Material for this exercise.
────────────────────

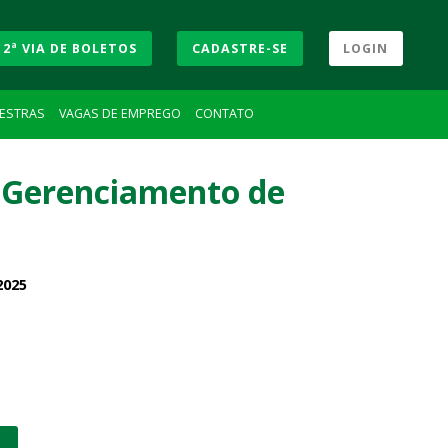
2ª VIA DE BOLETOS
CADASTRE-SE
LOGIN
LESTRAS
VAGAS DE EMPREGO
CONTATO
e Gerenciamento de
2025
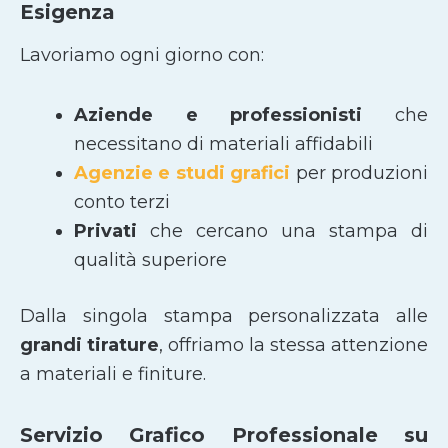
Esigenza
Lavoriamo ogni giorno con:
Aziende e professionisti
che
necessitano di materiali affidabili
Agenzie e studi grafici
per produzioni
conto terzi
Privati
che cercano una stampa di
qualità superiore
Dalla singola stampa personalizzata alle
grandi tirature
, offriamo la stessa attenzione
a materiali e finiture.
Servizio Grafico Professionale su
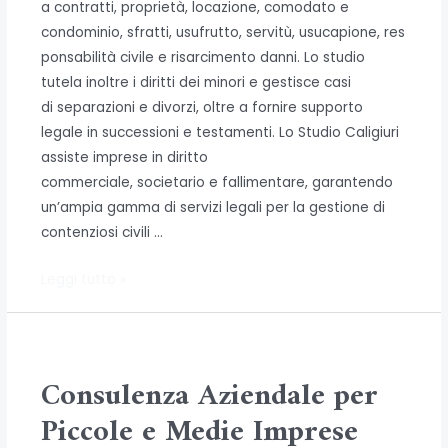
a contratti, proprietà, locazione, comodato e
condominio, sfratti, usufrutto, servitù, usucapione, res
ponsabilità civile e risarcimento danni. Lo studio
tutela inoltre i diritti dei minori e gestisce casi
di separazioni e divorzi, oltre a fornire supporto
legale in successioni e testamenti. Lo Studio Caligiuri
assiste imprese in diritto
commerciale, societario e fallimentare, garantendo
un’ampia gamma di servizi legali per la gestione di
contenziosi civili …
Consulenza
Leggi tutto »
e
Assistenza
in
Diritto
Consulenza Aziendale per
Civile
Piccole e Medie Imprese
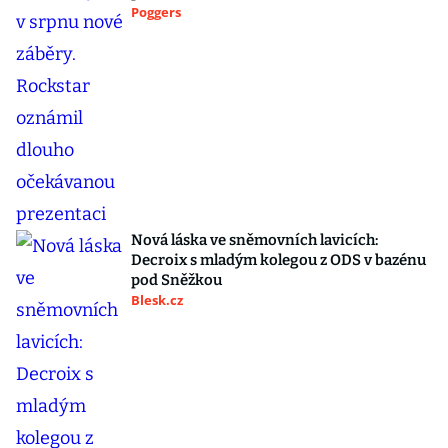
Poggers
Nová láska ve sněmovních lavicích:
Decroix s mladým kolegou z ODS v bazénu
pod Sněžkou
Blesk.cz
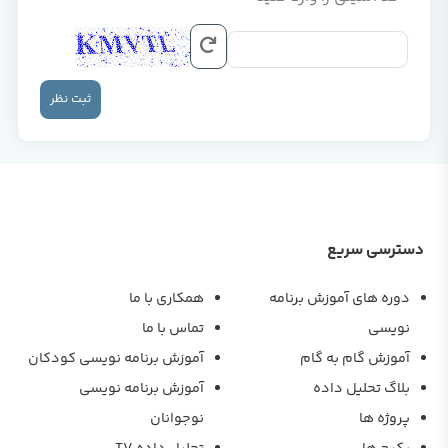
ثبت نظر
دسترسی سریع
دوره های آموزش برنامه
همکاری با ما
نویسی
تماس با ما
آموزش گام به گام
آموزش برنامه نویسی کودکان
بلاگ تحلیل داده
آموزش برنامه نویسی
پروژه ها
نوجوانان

────────────────────

Try it. Among the lines above, find the ones containing "آموزش" and copy them.

Exercise response.
دوره های آموزش برنامه
آموزش گام به گام
آموزش برنامه نویسی کودکان
آموزش برنامه نویسی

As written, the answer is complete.